FINA, the international governing body of aquatic sports, has received a list of recommendations intended to improve the integrity and efficiency of the organization. The group that drafted the recommendations is headed by Dr. Francois Carrard, a former Director General of the International Olympic Committee (IOC).
Reforms were one of the key tenants of the candidacy of new FINA president Husain Al-Musallam when he was elected earlier this year.
“I committed to reform as a central theme of my election,” Al-Musallam said. “And I am very happy in the way we have been able to bring together an expert team to help shape this reform. It’s critical for any organisation to have the right foundations. Thanks to work of the Reform Committee, the changes we are submitting to the National Federations are very positive and ensure that our future success will be built to last.”
The list of recommendations comes in a document titled the 2021 FINA Reform Committee Report. The report lists seven aspects of corporate governance FINA could change in order to elevate aquatic sport around the world as well as improve athletes’ confidence in the organization. These aspects, branded as “pillars” by authors of the report, include:
Safeguarding, Medical and Equity
The bulk of the report focuses on the first three items on the list: governance, marketing, and events, and will be the focus of our review here as these aspects will, if ratified, have the largest and most immediate impact on FINA and aquatic sports worldwide.

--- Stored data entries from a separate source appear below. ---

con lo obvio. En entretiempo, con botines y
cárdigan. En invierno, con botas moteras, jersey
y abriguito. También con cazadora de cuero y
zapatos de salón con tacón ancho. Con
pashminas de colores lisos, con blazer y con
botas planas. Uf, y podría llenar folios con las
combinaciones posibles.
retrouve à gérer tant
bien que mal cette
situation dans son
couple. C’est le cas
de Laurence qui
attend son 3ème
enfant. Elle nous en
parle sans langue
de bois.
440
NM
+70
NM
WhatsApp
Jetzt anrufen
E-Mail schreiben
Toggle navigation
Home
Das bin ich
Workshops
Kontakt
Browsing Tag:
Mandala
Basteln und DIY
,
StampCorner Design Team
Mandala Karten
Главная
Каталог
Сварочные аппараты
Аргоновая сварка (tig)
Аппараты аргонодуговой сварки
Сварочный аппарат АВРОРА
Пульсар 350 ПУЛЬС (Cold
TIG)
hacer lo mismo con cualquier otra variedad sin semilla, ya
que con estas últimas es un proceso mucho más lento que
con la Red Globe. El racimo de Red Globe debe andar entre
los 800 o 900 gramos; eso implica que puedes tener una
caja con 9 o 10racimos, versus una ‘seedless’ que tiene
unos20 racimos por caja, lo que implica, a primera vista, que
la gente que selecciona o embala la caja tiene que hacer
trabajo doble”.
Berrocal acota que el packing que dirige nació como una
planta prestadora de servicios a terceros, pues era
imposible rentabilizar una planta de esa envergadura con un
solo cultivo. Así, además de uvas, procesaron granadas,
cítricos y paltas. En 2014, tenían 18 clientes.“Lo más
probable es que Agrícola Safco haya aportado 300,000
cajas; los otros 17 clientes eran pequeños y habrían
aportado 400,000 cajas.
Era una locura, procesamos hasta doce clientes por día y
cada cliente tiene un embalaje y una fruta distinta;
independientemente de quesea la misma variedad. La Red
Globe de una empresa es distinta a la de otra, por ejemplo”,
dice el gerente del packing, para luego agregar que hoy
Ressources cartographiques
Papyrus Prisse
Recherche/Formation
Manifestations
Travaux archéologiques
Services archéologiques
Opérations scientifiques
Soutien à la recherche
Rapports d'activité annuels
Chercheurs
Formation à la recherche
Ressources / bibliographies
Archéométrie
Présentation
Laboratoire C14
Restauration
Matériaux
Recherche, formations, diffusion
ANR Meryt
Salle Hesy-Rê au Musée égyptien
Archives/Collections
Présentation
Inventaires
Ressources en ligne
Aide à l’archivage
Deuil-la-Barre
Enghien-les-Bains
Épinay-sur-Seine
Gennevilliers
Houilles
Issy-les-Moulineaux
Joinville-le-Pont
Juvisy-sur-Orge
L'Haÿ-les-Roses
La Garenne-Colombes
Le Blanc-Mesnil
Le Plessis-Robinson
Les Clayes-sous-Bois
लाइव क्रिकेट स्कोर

The Reform Committee anticipates that the FINA General Congress will approve its recommendations at the “Extraordinary Congress” meeting on December 18th, 2021, during the 2021 FINA Short Course World Championships, and that the committee will see all of its recommendations put into action by June 1st of 2022. Central to the recommendations is the creation of an Aquatics Integrity Unit which would oversee anti-doping measures and punishments, event manipulations and other corruptible offenses, ethical violations, and constitutional reform. The entire timeline is listed as:
Extraordinary Congress of 18 December 2021 (Abu Dhabi): The General Congress would approve the recommendation of the Reform Committee to establish an Aquatics Integrity Unit.
January 2022 – May 2022: The FINA Bureau launches the election process for the Integrity Unit Board Members. FINA Office finalizes the rules and the required amendments to the Constitution.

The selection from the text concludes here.